* INPUT MATERIAL *
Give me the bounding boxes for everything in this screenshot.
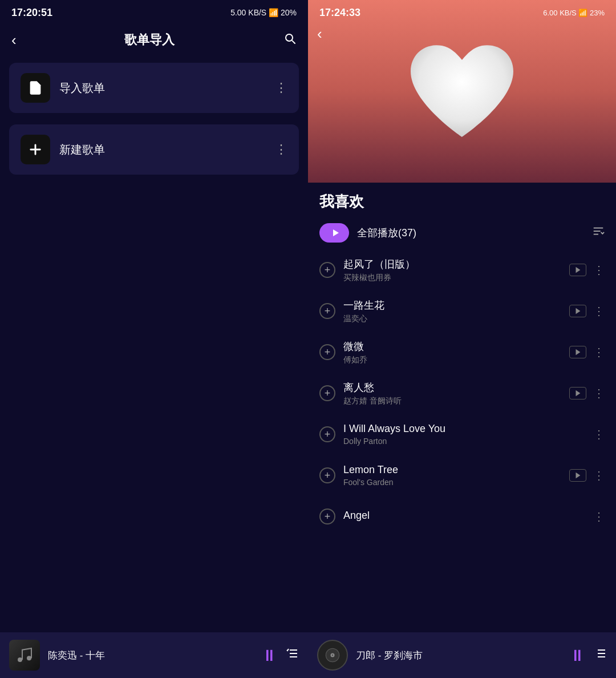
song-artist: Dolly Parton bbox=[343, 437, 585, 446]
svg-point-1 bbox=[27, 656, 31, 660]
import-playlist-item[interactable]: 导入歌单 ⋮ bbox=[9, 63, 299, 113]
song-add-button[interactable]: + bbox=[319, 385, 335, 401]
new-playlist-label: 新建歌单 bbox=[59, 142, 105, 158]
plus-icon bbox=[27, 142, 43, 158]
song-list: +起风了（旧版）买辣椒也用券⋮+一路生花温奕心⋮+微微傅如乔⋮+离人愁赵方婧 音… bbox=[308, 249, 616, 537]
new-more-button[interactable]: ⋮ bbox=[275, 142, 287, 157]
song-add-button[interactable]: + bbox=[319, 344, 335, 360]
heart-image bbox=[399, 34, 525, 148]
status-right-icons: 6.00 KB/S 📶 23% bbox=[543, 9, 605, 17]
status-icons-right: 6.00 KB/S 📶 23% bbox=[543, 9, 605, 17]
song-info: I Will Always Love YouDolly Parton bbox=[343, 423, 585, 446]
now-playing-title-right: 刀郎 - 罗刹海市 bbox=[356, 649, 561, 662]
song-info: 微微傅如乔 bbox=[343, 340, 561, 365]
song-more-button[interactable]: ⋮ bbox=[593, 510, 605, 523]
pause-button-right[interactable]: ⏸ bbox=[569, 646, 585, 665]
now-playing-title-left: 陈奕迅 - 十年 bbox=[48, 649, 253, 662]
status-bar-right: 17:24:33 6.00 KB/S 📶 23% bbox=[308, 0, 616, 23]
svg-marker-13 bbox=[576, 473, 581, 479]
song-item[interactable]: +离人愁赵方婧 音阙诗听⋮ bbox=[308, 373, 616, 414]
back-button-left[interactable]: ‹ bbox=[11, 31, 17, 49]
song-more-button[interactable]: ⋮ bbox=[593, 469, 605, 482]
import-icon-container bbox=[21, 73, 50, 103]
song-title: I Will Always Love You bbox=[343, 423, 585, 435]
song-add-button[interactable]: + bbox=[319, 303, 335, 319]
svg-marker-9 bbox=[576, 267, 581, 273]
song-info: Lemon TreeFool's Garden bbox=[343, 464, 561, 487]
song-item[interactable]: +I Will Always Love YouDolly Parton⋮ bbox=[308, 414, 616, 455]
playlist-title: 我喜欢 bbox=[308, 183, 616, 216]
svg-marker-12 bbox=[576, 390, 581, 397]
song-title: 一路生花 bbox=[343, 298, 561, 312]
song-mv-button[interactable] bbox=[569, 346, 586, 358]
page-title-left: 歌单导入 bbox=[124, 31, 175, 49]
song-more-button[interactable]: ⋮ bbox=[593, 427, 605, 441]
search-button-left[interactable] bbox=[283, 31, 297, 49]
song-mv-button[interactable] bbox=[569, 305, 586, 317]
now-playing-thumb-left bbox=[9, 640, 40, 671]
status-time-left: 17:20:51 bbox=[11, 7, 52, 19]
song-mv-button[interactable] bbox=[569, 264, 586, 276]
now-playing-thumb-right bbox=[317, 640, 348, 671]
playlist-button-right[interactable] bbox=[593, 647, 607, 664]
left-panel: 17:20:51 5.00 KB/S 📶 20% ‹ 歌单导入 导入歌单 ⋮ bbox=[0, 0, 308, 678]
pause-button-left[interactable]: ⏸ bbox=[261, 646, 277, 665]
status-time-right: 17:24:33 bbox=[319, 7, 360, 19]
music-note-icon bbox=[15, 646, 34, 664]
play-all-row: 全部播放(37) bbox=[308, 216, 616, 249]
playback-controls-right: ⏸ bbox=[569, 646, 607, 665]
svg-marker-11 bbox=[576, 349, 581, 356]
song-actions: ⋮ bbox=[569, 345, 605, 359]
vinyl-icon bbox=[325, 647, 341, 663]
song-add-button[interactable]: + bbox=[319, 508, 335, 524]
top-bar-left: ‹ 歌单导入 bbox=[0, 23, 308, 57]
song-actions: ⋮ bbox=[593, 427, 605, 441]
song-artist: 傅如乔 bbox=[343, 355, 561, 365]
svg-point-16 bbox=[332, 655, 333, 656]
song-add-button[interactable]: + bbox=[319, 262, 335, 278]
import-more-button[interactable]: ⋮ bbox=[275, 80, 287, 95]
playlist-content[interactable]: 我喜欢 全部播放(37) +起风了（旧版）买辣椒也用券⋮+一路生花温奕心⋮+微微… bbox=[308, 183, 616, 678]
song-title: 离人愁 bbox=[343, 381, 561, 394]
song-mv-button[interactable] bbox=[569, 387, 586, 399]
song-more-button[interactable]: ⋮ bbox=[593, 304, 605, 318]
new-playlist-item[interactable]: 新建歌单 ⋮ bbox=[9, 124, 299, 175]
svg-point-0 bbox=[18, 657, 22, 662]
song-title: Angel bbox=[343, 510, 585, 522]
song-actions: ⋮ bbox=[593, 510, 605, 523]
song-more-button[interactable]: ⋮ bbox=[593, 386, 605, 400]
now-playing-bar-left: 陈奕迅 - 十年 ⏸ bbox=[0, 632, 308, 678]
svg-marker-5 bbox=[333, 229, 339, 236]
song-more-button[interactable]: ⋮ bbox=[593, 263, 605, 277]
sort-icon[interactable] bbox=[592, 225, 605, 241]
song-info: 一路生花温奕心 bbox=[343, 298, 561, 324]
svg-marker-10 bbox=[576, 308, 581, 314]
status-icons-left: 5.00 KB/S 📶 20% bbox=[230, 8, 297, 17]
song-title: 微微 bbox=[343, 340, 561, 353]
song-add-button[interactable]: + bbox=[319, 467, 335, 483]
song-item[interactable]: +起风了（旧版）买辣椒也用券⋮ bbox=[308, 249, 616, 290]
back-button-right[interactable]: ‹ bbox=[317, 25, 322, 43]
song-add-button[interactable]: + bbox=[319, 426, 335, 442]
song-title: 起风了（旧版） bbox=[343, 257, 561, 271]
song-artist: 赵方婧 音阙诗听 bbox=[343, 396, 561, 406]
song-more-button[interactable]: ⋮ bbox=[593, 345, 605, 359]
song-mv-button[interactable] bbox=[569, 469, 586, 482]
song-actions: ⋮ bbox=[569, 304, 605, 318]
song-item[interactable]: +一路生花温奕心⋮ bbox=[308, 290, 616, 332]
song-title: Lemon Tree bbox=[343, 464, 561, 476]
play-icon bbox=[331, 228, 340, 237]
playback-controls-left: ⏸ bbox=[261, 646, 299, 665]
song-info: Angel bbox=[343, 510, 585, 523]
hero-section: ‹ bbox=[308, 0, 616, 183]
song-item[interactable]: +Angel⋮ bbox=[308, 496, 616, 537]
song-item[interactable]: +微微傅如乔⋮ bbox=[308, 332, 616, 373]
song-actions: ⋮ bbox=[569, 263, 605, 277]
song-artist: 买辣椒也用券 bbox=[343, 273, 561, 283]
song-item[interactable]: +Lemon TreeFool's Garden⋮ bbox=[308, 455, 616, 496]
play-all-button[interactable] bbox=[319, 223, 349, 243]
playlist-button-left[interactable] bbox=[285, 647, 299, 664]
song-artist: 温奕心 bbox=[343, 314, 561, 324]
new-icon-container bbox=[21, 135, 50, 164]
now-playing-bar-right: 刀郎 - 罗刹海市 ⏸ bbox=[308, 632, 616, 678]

* WORK ITEM *
Copy the data exactly. Pictures do not belong in the copy.

* RESPONSE AREA *
Give me the bounding boxes for everything in this screenshot.
song-artist: Dolly Parton bbox=[343, 437, 585, 446]
svg-point-1 bbox=[27, 656, 31, 660]
import-playlist-item[interactable]: 导入歌单 ⋮ bbox=[9, 63, 299, 113]
song-add-button[interactable]: + bbox=[319, 385, 335, 401]
new-playlist-label: 新建歌单 bbox=[59, 142, 105, 158]
plus-icon bbox=[27, 142, 43, 158]
song-list: +起风了（旧版）买辣椒也用券⋮+一路生花温奕心⋮+微微傅如乔⋮+离人愁赵方婧 音… bbox=[308, 249, 616, 537]
new-more-button[interactable]: ⋮ bbox=[275, 142, 287, 157]
song-add-button[interactable]: + bbox=[319, 344, 335, 360]
heart-image bbox=[399, 34, 525, 148]
status-right-icons: 6.00 KB/S 📶 23% bbox=[543, 9, 605, 17]
status-icons-right: 6.00 KB/S 📶 23% bbox=[543, 9, 605, 17]
song-info: I Will Always Love YouDolly Parton bbox=[343, 423, 585, 446]
now-playing-title-right: 刀郎 - 罗刹海市 bbox=[356, 649, 561, 662]
song-info: 微微傅如乔 bbox=[343, 340, 561, 365]
song-more-button[interactable]: ⋮ bbox=[593, 510, 605, 523]
pause-button-right[interactable]: ⏸ bbox=[569, 646, 585, 665]
now-playing-title-left: 陈奕迅 - 十年 bbox=[48, 649, 253, 662]
status-bar-right: 17:24:33 6.00 KB/S 📶 23% bbox=[308, 0, 616, 23]
svg-marker-13 bbox=[576, 473, 581, 479]
song-item[interactable]: +离人愁赵方婧 音阙诗听⋮ bbox=[308, 373, 616, 414]
back-button-left[interactable]: ‹ bbox=[11, 31, 17, 49]
song-more-button[interactable]: ⋮ bbox=[593, 469, 605, 482]
import-icon-container bbox=[21, 73, 50, 103]
song-title: I Will Always Love You bbox=[343, 423, 585, 435]
song-add-button[interactable]: + bbox=[319, 303, 335, 319]
svg-marker-9 bbox=[576, 267, 581, 273]
song-info: Lemon TreeFool's Garden bbox=[343, 464, 561, 487]
song-item[interactable]: +I Will Always Love YouDolly Parton⋮ bbox=[308, 414, 616, 455]
playlist-title: 我喜欢 bbox=[308, 183, 616, 216]
svg-marker-12 bbox=[576, 390, 581, 397]
song-title: 一路生花 bbox=[343, 298, 561, 312]
song-mv-button[interactable] bbox=[569, 346, 586, 358]
page-title-left: 歌单导入 bbox=[124, 31, 175, 49]
song-more-button[interactable]: ⋮ bbox=[593, 427, 605, 441]
search-button-left[interactable] bbox=[283, 31, 297, 49]
song-mv-button[interactable] bbox=[569, 305, 586, 317]
now-playing-thumb-left bbox=[9, 640, 40, 671]
status-time-left: 17:20:51 bbox=[11, 7, 52, 19]
song-mv-button[interactable] bbox=[569, 264, 586, 276]
now-playing-thumb-right bbox=[317, 640, 348, 671]
playlist-button-right[interactable] bbox=[593, 647, 607, 664]
left-panel: 17:20:51 5.00 KB/S 📶 20% ‹ 歌单导入 导入歌单 ⋮ bbox=[0, 0, 308, 678]
pause-button-left[interactable]: ⏸ bbox=[261, 646, 277, 665]
status-time-right: 17:24:33 bbox=[319, 7, 360, 19]
music-note-icon bbox=[15, 646, 34, 664]
play-all-row: 全部播放(37) bbox=[308, 216, 616, 249]
playback-controls-right: ⏸ bbox=[569, 646, 607, 665]
svg-marker-11 bbox=[576, 349, 581, 356]
song-actions: ⋮ bbox=[569, 345, 605, 359]
vinyl-icon bbox=[325, 647, 341, 663]
song-add-button[interactable]: + bbox=[319, 508, 335, 524]
top-bar-left: ‹ 歌单导入 bbox=[0, 23, 308, 57]
song-actions: ⋮ bbox=[593, 427, 605, 441]
song-artist: 傅如乔 bbox=[343, 355, 561, 365]
svg-point-16 bbox=[332, 655, 333, 656]
song-add-button[interactable]: + bbox=[319, 262, 335, 278]
import-more-button[interactable]: ⋮ bbox=[275, 80, 287, 95]
playlist-content[interactable]: 我喜欢 全部播放(37) +起风了（旧版）买辣椒也用券⋮+一路生花温奕心⋮+微微… bbox=[308, 183, 616, 678]
song-title: 离人愁 bbox=[343, 381, 561, 394]
song-mv-button[interactable] bbox=[569, 387, 586, 399]
song-more-button[interactable]: ⋮ bbox=[593, 304, 605, 318]
new-playlist-item[interactable]: 新建歌单 ⋮ bbox=[9, 124, 299, 175]
svg-point-0 bbox=[18, 657, 22, 662]
song-title: Angel bbox=[343, 510, 585, 522]
song-actions: ⋮ bbox=[593, 510, 605, 523]
song-more-button[interactable]: ⋮ bbox=[593, 386, 605, 400]
now-playing-bar-left: 陈奕迅 - 十年 ⏸ bbox=[0, 632, 308, 678]
svg-marker-5 bbox=[333, 229, 339, 236]
song-more-button[interactable]: ⋮ bbox=[593, 263, 605, 277]
sort-icon[interactable] bbox=[592, 225, 605, 241]
song-info: 一路生花温奕心 bbox=[343, 298, 561, 324]
svg-marker-10 bbox=[576, 308, 581, 314]
status-icons-left: 5.00 KB/S 📶 20% bbox=[230, 8, 297, 17]
song-title: 微微 bbox=[343, 340, 561, 353]
song-add-button[interactable]: + bbox=[319, 467, 335, 483]
song-item[interactable]: +起风了（旧版）买辣椒也用券⋮ bbox=[308, 249, 616, 290]
back-button-right[interactable]: ‹ bbox=[317, 25, 322, 43]
song-add-button[interactable]: + bbox=[319, 426, 335, 442]
song-title: 起风了（旧版） bbox=[343, 257, 561, 271]
song-artist: 赵方婧 音阙诗听 bbox=[343, 396, 561, 406]
song-more-button[interactable]: ⋮ bbox=[593, 345, 605, 359]
song-mv-button[interactable] bbox=[569, 469, 586, 482]
song-actions: ⋮ bbox=[569, 304, 605, 318]
song-item[interactable]: +一路生花温奕心⋮ bbox=[308, 290, 616, 332]
song-title: Lemon Tree bbox=[343, 464, 561, 476]
play-icon bbox=[331, 228, 340, 237]
playback-controls-left: ⏸ bbox=[261, 646, 299, 665]
song-info: Angel bbox=[343, 510, 585, 523]
hero-section: ‹ bbox=[308, 0, 616, 183]
song-item[interactable]: +Angel⋮ bbox=[308, 496, 616, 537]
song-item[interactable]: +微微傅如乔⋮ bbox=[308, 332, 616, 373]
song-actions: ⋮ bbox=[569, 263, 605, 277]
song-artist: 买辣椒也用券 bbox=[343, 273, 561, 283]
song-item[interactable]: +Lemon TreeFool's Garden⋮ bbox=[308, 455, 616, 496]
play-all-button[interactable] bbox=[319, 223, 349, 243]
playlist-button-left[interactable] bbox=[285, 647, 299, 664]
song-artist: 温奕心 bbox=[343, 314, 561, 324]
new-icon-container bbox=[21, 135, 50, 164]
now-playing-bar-right: 刀郎 - 罗刹海市 ⏸ bbox=[308, 632, 616, 678]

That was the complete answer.